Hello everyone.
Wow, am I getting frustrated!! I feel like life is one loooooong waiting room, waiting for herceptin to finish, waiting for my surgery date for reconstruction, waiting for my clinical psychologist report back, and to know if it is going to be in my favour... Can't even begin to imagine how I will feel if it comes back saying I am not of 'sound' mind and shouldnt be making these kinds of decisions yet. (To explain, I'm opting for mx and recon on my healthy breast, as well as recon on my already mx side - I have my reasons!). Lets not even go into all the waiting room moments I've had over the last year and two months! You will all know what I'm talking about there.
I know I need to sit back and relax, and just wait patiently for things to happen, but as most of you will know, having BC is a long journey, which for me started May 16th last year, when I found my lumps. So from all the biopsies, surgery, fertility treatment to store eggs, chemo, radio, herceptin and tamoxifen, I'm ready to have the 'light at the end of the tunnel' of reconstruction. I've been ready since the day they took my right breast away, but of course there is so much to endure first, you can't focus on that. I don't know why I am so desparate to have it done, but my life feels on hold waiting for this surgery. And I know some people have really long waits with their surgeons, and I have a fairly new surgeon so hopefully his list isn't too long, but I would go into surgery tomorrow if I could. My next appointment is in three weeks, when psychologist report will definately be back and done (and hopefully good!). Three long weeks. Why is time dragging, and why can't I think about anything else?

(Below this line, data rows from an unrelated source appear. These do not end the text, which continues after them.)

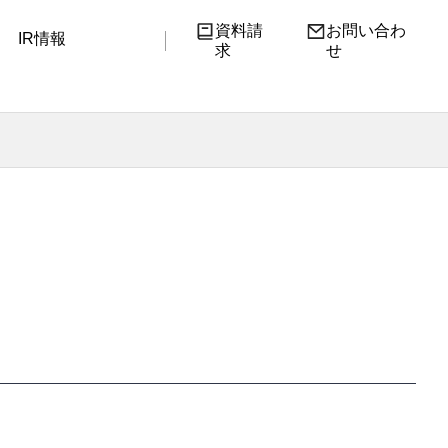
資料請
お問い合わ
IR情報
求
せ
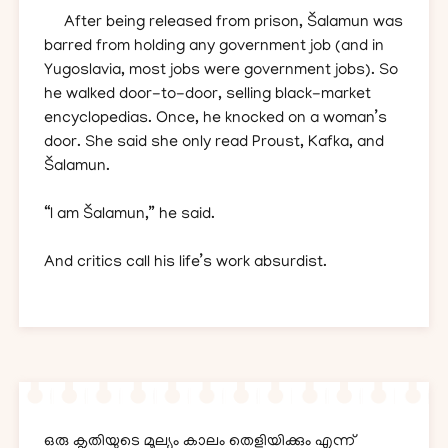
After being released from prison, Šalamun was
barred from holding any government job (and in
Yugoslavia, most jobs were government jobs). So
he walked door-to-door, selling black-market
encyclopedias. Once, he knocked on a woman’s
door. She said she only read Proust, Kafka, and
Šalamun.
“I am Šalamun,” he said.
And critics call his life’s work absurdist.
ഒരു കൃതിയുടെ മൂല്യം കാലം തെളിയിക്കും എന്ന്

I know there could be so many things that go wrong with surgery, and that there will be significant pain, and much rehabilitation, but I'm ready for it - why can't it be ready for me? I want to look forward, get my life started again, I need 2013 to be hospital free!! Fingers crossed no cancer spreading... that would do me in. Where would I find the strength for that? I've read many posts from ladies in that situation, and I admire your strength, and wish you well.
How do others deal with the waiting? I just can't be this half woman any more.
So sorry for the negative post/rant, I'm just going through a hard time right now. Anyone else wished for a magic wand throughout this whole damned process?? I have, countless times!!
Big love to all you ladies out there, whatever stage you are at, my thoughts are with you.